The Journal of Interdisciplinary Qur'anic Studies (JIQS) is following of Committee on Publication Ethics (COPE) and complies with the highest ethical standards in accordance with ethical laws.
Editorial board, editor-in-chief, authors, reviewers, editors and readers should follow these ethical policies while working with JIQS. For information on this matter in publishing and ethical guidelines, please visit http://publicationethics.org
This is an Open Access journal. Users have the right to access to the full texts of articles and use their content under the following conditions: Creative Commons Attribution 4.0 International License (CC-BY 4.0)
The editor-in-chief is responsible for accepting or rejecting of the papers. The editor-in-chief with the consultation of the editorial board, reviewers and editors while considering copyright, plagiarism, and other related issues, decides on the acceptance of the papers. The editor-in-chief is responsible for judging the papers only according to their scientific features and should act without any prejudice, personal hatred and a bias to nationality, gender, religious, tribal, racial and political issues.
The journal uses the double blind Peer review process to evaluate the articles. The reviewers should review the papers objectively and in an unbiased and just manner. They should avoid personal biases in their comments and judgements.
The reviewers should avoid reviewing the papers that, in their opinion, entail conflict of interests including common, organizational, or personal financial interests or any link with the companies, institutions, or the people related with the papers in one way or another.
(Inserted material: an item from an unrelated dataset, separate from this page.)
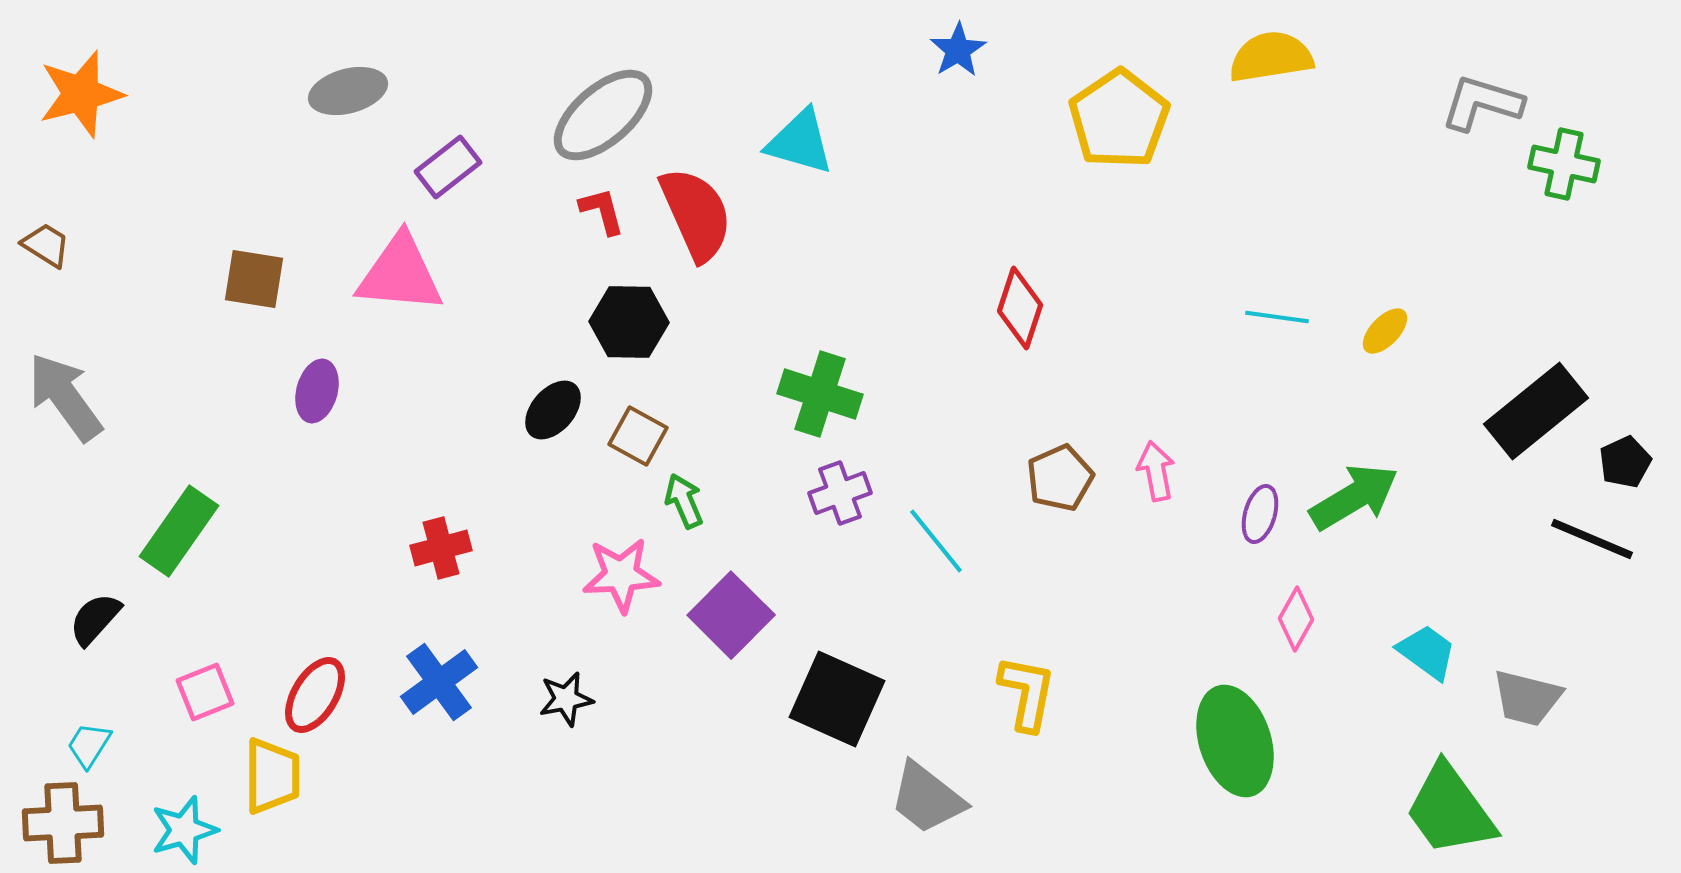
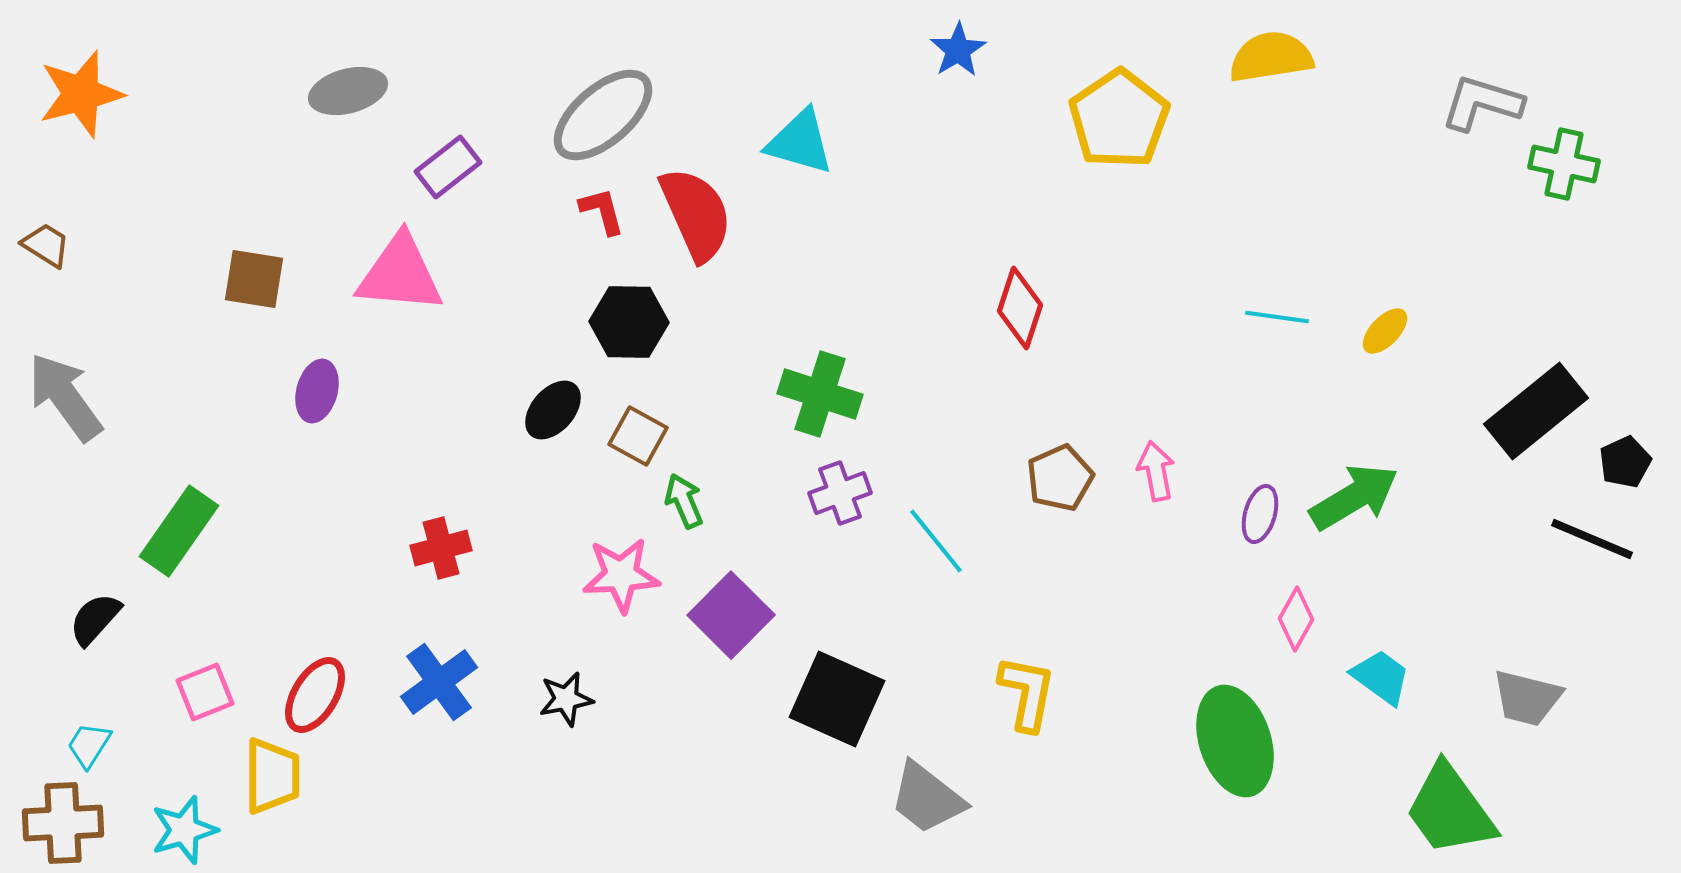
cyan trapezoid at (1427, 652): moved 46 px left, 25 px down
The reviewers should identify and examine the writer’s references. Any conclusion or discussion already proposed should be accompanied with the source. Moreover, in case of observing any similarity or overlap between the submitted paper and another paper, the reviewer should report it to the editor-in-chief.
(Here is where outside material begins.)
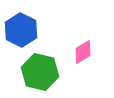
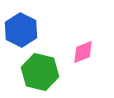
pink diamond: rotated 10 degrees clockwise
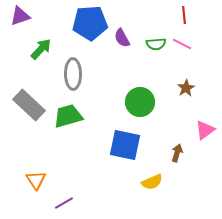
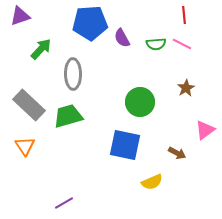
brown arrow: rotated 102 degrees clockwise
orange triangle: moved 11 px left, 34 px up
During the reviewing process, the editor-in-chief and members of the editorial board should not reveal any material about the article to anybody except the reviewers, authors, and editors. All or part of the materials that have not been published should not be used in the editor-in-chief’s, editorial boards' or reviewers' personal research without the author’s written consent. The confidential information or ideas obtained through reviewing the papers should be kept in confidence and should not be used for their personal interests.
Submission of a manuscript implies that the work described has not been published before in any language, that it is not under consideration for publication elsewhere, that its publication has been approved by all co-authors, if any, as well as (tacitly or explicitly) by the responsible authorities at the institution where the work is carried out. The authors are not allowed to send all or part of the paper that is under review process to another place.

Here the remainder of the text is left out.